= Beginning of Section =

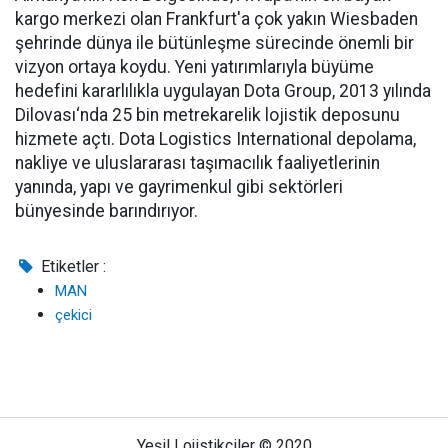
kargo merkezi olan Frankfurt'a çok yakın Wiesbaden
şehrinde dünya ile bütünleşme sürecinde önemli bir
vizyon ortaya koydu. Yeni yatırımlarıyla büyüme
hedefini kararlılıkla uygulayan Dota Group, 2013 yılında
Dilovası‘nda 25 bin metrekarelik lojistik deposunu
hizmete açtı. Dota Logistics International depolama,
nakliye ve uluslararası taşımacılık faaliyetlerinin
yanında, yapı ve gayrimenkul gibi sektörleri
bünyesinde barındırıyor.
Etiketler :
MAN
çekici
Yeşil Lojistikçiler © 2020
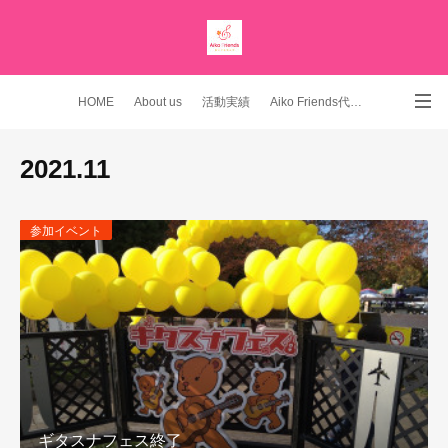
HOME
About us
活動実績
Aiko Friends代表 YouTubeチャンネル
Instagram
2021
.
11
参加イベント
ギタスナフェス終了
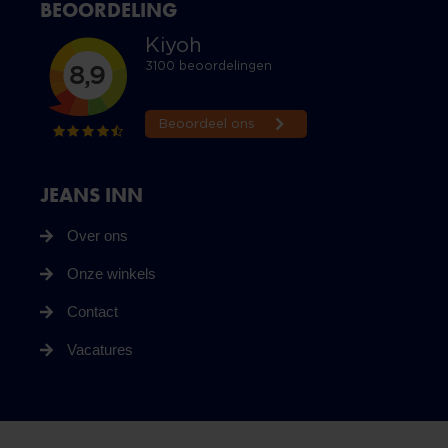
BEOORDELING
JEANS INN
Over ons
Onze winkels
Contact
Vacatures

= End of Section =

» **Task description**: Please write out all of the data verbatim, with no pictures in the copy.

» **Output for this task**:
kargo merkezi olan Frankfurt'a çok yakın Wiesbaden
şehrinde dünya ile bütünleşme sürecinde önemli bir
vizyon ortaya koydu. Yeni yatırımlarıyla büyüme
hedefini kararlılıkla uygulayan Dota Group, 2013 yılında
Dilovası‘nda 25 bin metrekarelik lojistik deposunu
hizmete açtı. Dota Logistics International depolama,
nakliye ve uluslararası taşımacılık faaliyetlerinin
yanında, yapı ve gayrimenkul gibi sektörleri
bünyesinde barındırıyor.
Etiketler :
MAN
çekici
Yeşil Lojistikçiler © 2020
HOME
About us
活動実績
Aiko Friends代表 YouTubeチャンネル
Instagram
2021
.
11
参加イベント
ギタスナフェス終了
BEOORDELING
JEANS INN
Over ons
Onze winkels
Contact
Vacatures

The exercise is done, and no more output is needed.